→ **Listed records**
%%

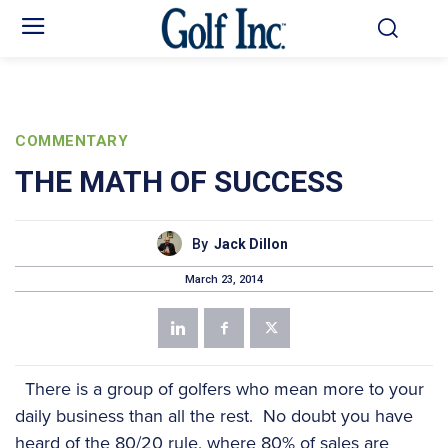
COMMENTARY
THE MATH OF SUCCESS
By
Jack Dillon
March 23, 2014
There is a group of golfers who mean more to your
daily business than all the rest. No doubt you have
heard of the 80/20 rule, where 80% of sales are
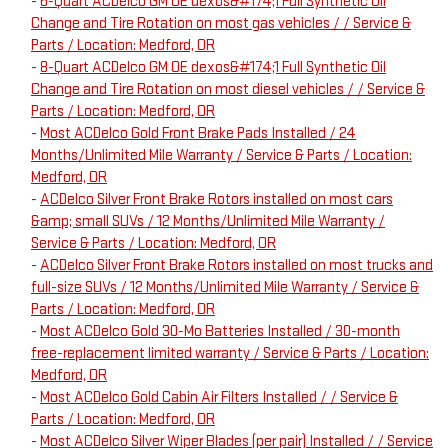
-
6-Quart ACDelco GM OE dexos&#174;1 Full Synthetic Oil
Change and Tire Rotation on most gas vehicles / / Service &
Parts / Location: Medford, OR
-
8-Quart ACDelco GM OE dexos&#174;1 Full Synthetic Oil
Change and Tire Rotation on most diesel vehicles / / Service &
Parts / Location: Medford, OR
-
Most ACDelco Gold Front Brake Pads Installed / 24
Months/Unlimited Mile Warranty / Service & Parts / Location:
Medford, OR
-
ACDelco Silver Front Brake Rotors installed on most cars
&amp; small SUVs / 12 Months/Unlimited Mile Warranty /
Service & Parts / Location: Medford, OR
-
ACDelco Silver Front Brake Rotors installed on most trucks and
full-size SUVs / 12 Months/Unlimited Mile Warranty / Service &
Parts / Location: Medford, OR
-
Most ACDelco Gold 30-Mo Batteries Installed / 30-month
free-replacement limited warranty / Service & Parts / Location:
Medford, OR
-
Most ACDelco Gold Cabin Air Filters Installed / / Service &
Parts / Location: Medford, OR
-
Most ACDelco Silver Wiper Blades (per pair) Installed / / Service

%%

→ **Aim of the exercise**
Your task is to find each line in the entries that contains the string "dexos" and copy it.

→ **Solution below**
6-Quart ACDelco GM OE dexos&#174;1 Full Synthetic Oil
8-Quart ACDelco GM OE dexos&#174;1 Full Synthetic Oil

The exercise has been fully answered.